In Klingenberg's Riemannian Geometry (on p.127) he mentions that if $M$ posses a nontrivial homotopy group $\pi_i(M)$, $i\geq1$, then there exists infinitely many geodesics joining $p$ to $q$ (presumably for any $p$ and $q$). Is this equivalent to my formulation of the question above?
Does anyone have a proof of such a result? I haven't been able to find anything in the literature yet, but this could be because my knowledge of higher homotopy groups is pretty minimal at best, and I'm not exactly sure what I'm looking for. The one source cited in Klingenberg was a paper by Serre, "Homologie singulière des espaces fibrés", however my french isn't adequate to find what I'm looking for in the paper.

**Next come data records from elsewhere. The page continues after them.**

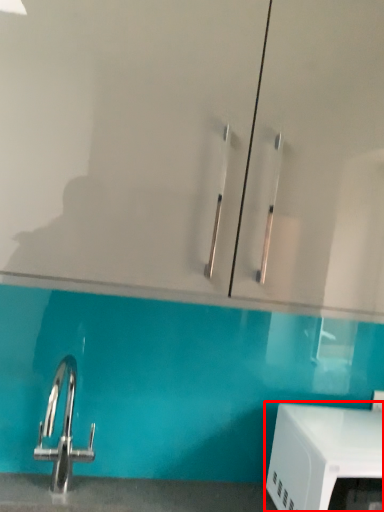 Question: In this image, where is appliance (annotated by the red box) located relative to glass door?

Choices:
 (A) left
 (B) right

Answer: (B) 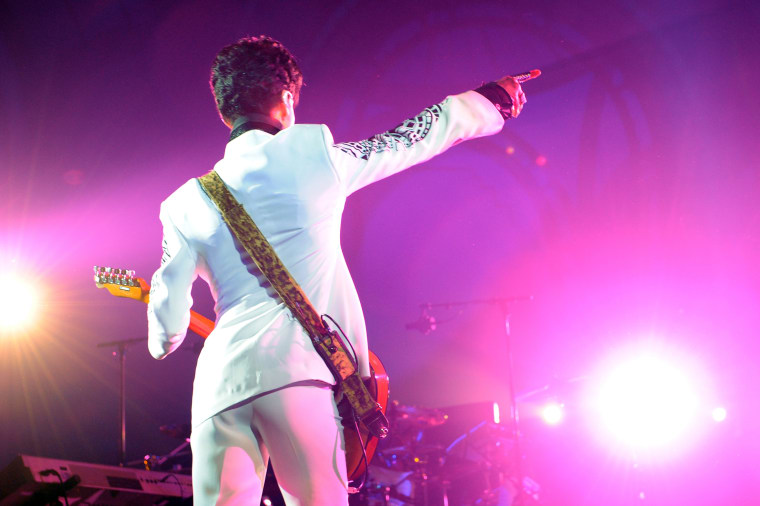 The width and height of the screenshot is (760, 506). In order to click on synthesizer in this screenshot , I will do `click(128, 469)`. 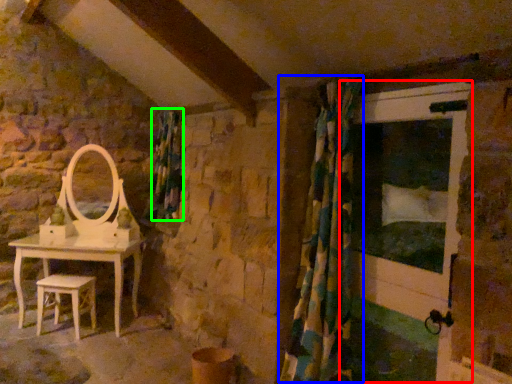 Question: Which object is positioned closest to screen door (highlighted by a red box)? Select from shower curtain (highlighted by a blue box) and curtain (highlighted by a green box).

Choices:
 (A) shower curtain
 (B) curtain

Answer: (A) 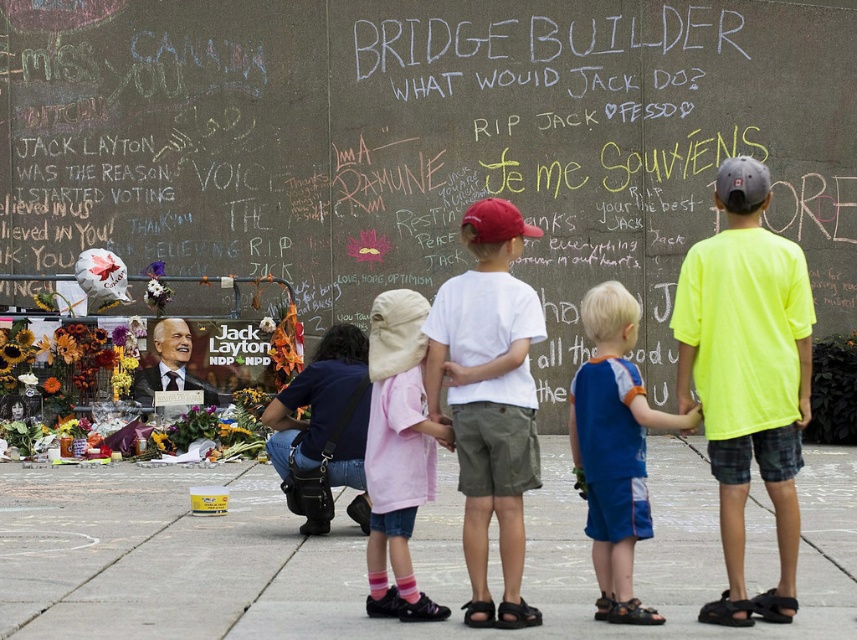 Which is behind, point (543, 100) or point (408, 618)?

The point (543, 100) is more distant.

This screenshot has width=857, height=640. What do you see at coordinates (426, 144) in the screenshot? I see `chalkboard at center` at bounding box center [426, 144].

This screenshot has height=640, width=857. Describe the element at coordinates (426, 144) in the screenshot. I see `chalkboard at center` at that location.

I want to click on chalkboard at center, so click(x=426, y=144).

Is gray concrete pavement at lower center below white cotton shirt at center?

Yes, gray concrete pavement at lower center is below white cotton shirt at center.

Consider the image. Can you confirm if gray concrete pavement at lower center is positioned to the right of white cotton shirt at center?

Correct, you'll find gray concrete pavement at lower center to the right of white cotton shirt at center.

Which is behind, point (88, 564) or point (481, 573)?

The point (88, 564) is behind.

Identify the location of gray concrete pavement at lower center. The width and height of the screenshot is (857, 640). (345, 557).

Is chalkboard at center wider than gray concrete pavement at lower center?

Indeed, chalkboard at center has a greater width compared to gray concrete pavement at lower center.

Can you confirm if chalkboard at center is taller than gray concrete pavement at lower center?

Yes, chalkboard at center is taller than gray concrete pavement at lower center.

Is point (658, 218) less distant than point (37, 529)?

No, it is behind (37, 529).

Where is `chalkboard at center`? chalkboard at center is located at coordinates (426, 144). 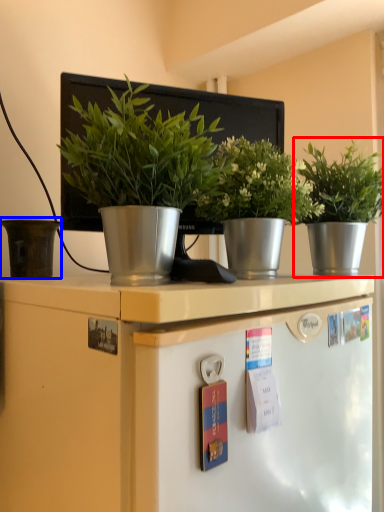 Question: Which point is further to the camera, houseplant (highlighted by a red box) or flowerpot (highlighted by a blue box)?

Choices:
 (A) houseplant
 (B) flowerpot

Answer: (B) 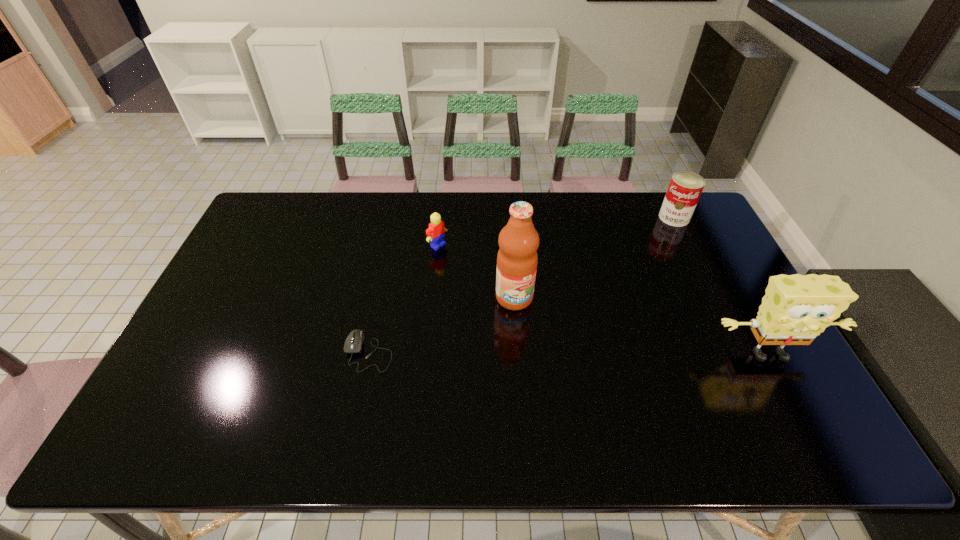 Locate an element on the screen. The width and height of the screenshot is (960, 540). vacant area situated on the face of the sponge is located at coordinates (790, 395).

Where is `vacant space positioned on the front label of the farthest object`? The height and width of the screenshot is (540, 960). vacant space positioned on the front label of the farthest object is located at coordinates (660, 240).

Locate an element on the screen. The width and height of the screenshot is (960, 540). free spot located 0.260m on the front label of the farthest object is located at coordinates (642, 268).

Locate an element on the screen. The width and height of the screenshot is (960, 540). vacant space located on the front label of the farthest object is located at coordinates (626, 295).

Identify the location of free space located on the front-facing side of the second shortest object. The image size is (960, 540). (510, 296).

Where is `blank area located on the front-facing side of the second shortest object`? The image size is (960, 540). blank area located on the front-facing side of the second shortest object is located at coordinates (479, 274).

Image resolution: width=960 pixels, height=540 pixels. I want to click on free space located 0.340m on the front-facing side of the second shortest object, so click(523, 306).

Where is `vacant space located on the front label of the third nearest object`? Image resolution: width=960 pixels, height=540 pixels. vacant space located on the front label of the third nearest object is located at coordinates (561, 372).

The width and height of the screenshot is (960, 540). I want to click on vacant space situated on the front label of the third nearest object, so click(555, 363).

Find the location of a particular element. This screenshot has width=960, height=540. vacant space situated 0.090m on the front label of the third nearest object is located at coordinates (537, 334). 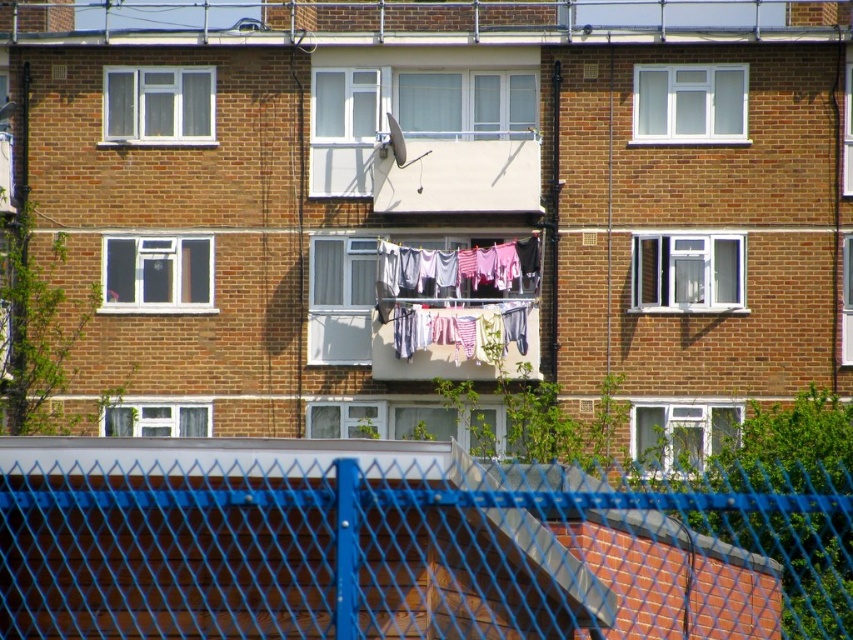 Measure the distance from blue wire mesh fence at center to white fabric clothes at center.

A distance of 6.99 meters exists between blue wire mesh fence at center and white fabric clothes at center.

Based on the photo, can you confirm if blue wire mesh fence at center is positioned below white fabric clothes at center?

Indeed, blue wire mesh fence at center is positioned under white fabric clothes at center.

Who is more forward, (421,451) or (436,266)?

Point (421,451)

Image resolution: width=853 pixels, height=640 pixels. Identify the location of blue wire mesh fence at center. (361, 545). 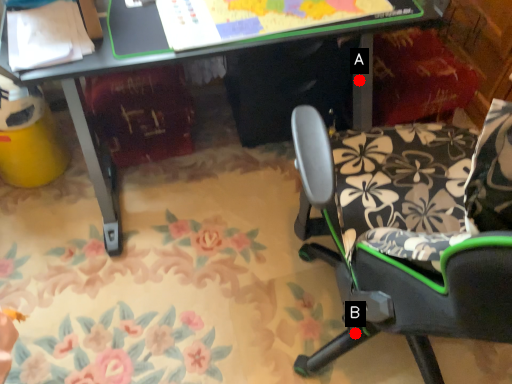 Question: Two points are circled on the image, labeled by A and B beside each circle. Among these points, which one is farthest from the camera?

Choices:
 (A) A is further
 (B) B is further

Answer: (A) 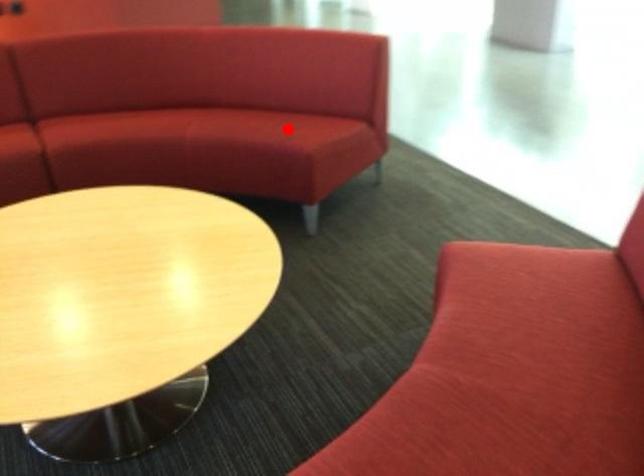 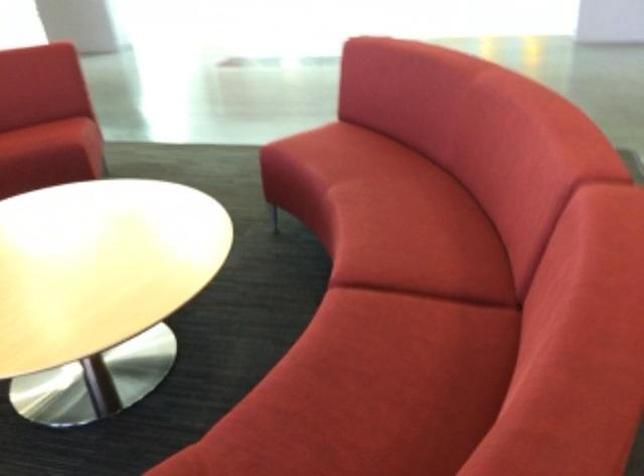 The point at the highlighted location is marked in the first image. Where is the corresponding point in the second image?

(46, 136) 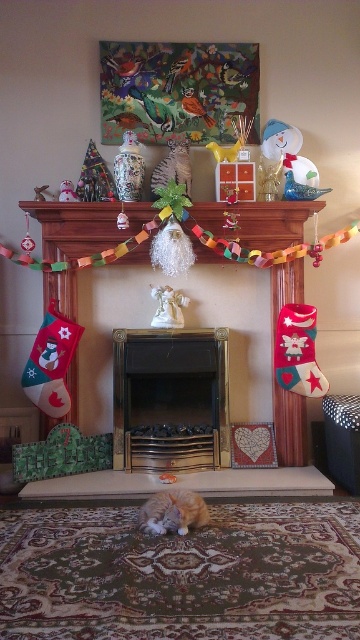 You are standing in the living room and see the point marked at coordinates (173, 513). Based on the scene description, can you identify what object this point is located on?

The point at coordinates (173, 513) is located on the fluffy orange cat at lower center.

You are a guest in the living room and want to pet the fluffy orange cat at lower center. However, there is a white porcelain angel at center in the way. Can you reach the cat without moving the angel?

The fluffy orange cat at lower center is below the white porcelain angel at center, so you can reach the cat by going around or under the angel since it is positioned higher up.

You are a delivery person who needs to place a small package on the mantelpiece. The mantelpiece has the fluffy orange cat at lower center and the porcelain vase at upper center. Which object should you move to make space for the package?

You should move the fluffy orange cat at lower center because it might be wider than the porcelain vase at upper center, so moving it would free up more space on the mantelpiece. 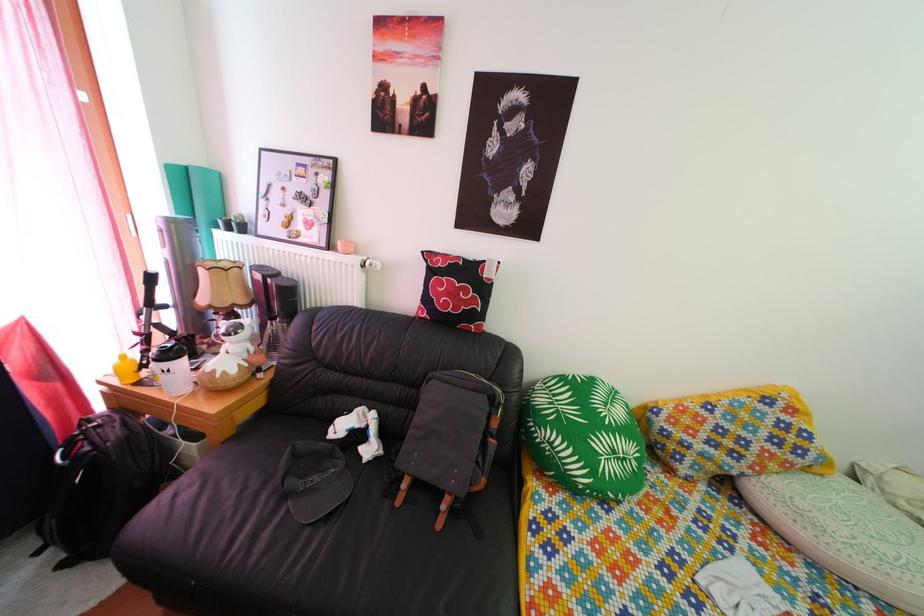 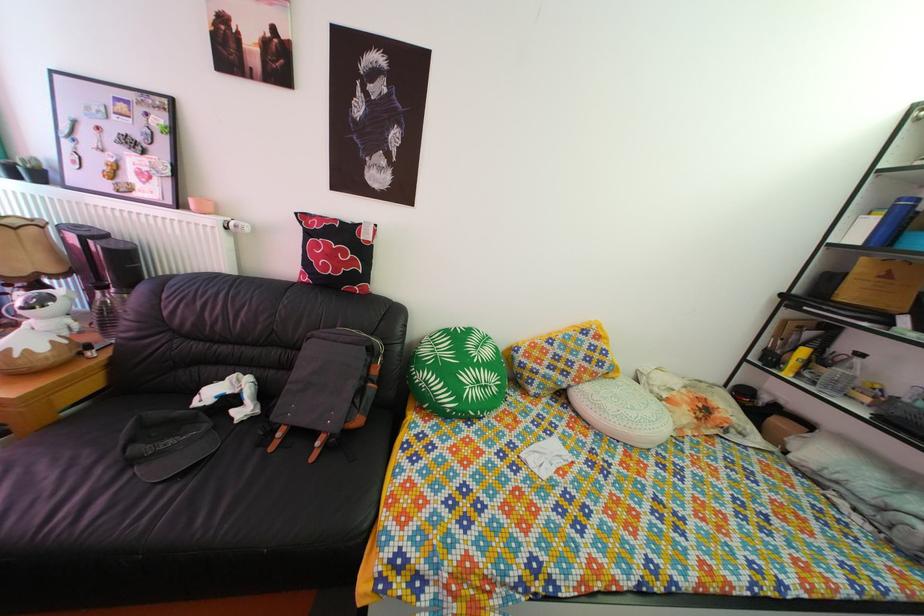 Locate, in the second image, the point that corresponds to point 634,468 in the first image.

(494, 395) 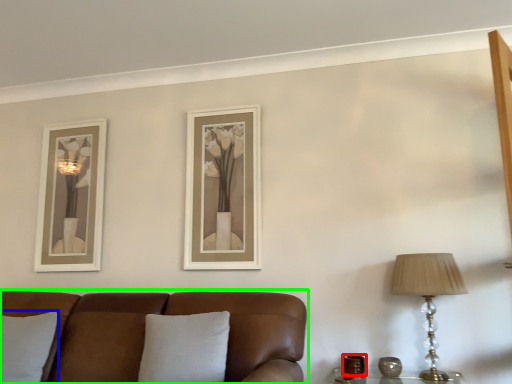 Question: Which is nearer to the candle holder (highlighted by a red box)? pillow (highlighted by a blue box) or studio couch (highlighted by a green box).

Choices:
 (A) pillow
 (B) studio couch

Answer: (B)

It could also be the stronger statement:
(2) If $\tau(x,\xi)<\infty$ for all $(x,\xi)\in SM$, then $M$ is compact.
Is there a proof (for whichever result) that doesn't require higher homotopy groups?
The answer to question (1) is no. For example, if $M$ is the cylinder $\mathbb S^1\times \mathbb R$ with the standard product metric, then the injectivity radius of $M$ at every point is $\pi$, but $M$ is not compact.
However, the answer to (2) is yes. Here are two proofs that don't involve homotopy groups.
First Proof: Suppose $(M,g)$ is complete and $\tau(x,\xi)<\infty$ for all $(x,\xi)\in SM$. Klingenberg's Lemma 2.1.5 shows that the cut distance function $\tau$ is continuous. Let $x\in M$ be arbitrary. The hypothesis implies that $\xi\mapsto \tau(x,\xi)$ is a continuous real-valued function on the set of unit tangent vectors at $x$, which is compact, so this function has an upper bound $C$. Thus the continuous map $\exp_x\colon \overline B_C(0)\to M$ is surjective, so $M$ is the continuous image of a compact set and thus compact.
Second Proof: I'll prove the contrapositive. Suppose $(M,g)$ is complete and noncompact. Klingenberg's Proposition 2.9.3 shows that for every $x\in M$, there is a ray starting at $x$, i.e., a geodesic $c\colon [0,\infty)\to M$ such that $c(0)=x$ and $c$ restricts to a minimizing geodesic segment between any two of its points. If $\xi$ is the unit vector in the direction of $c'(0)$, then $\tau(x,\xi)=\infty$.
I don't understand your question about "Is this equivalent to my formulation of the question above?" Is what equivalent to what, exactly?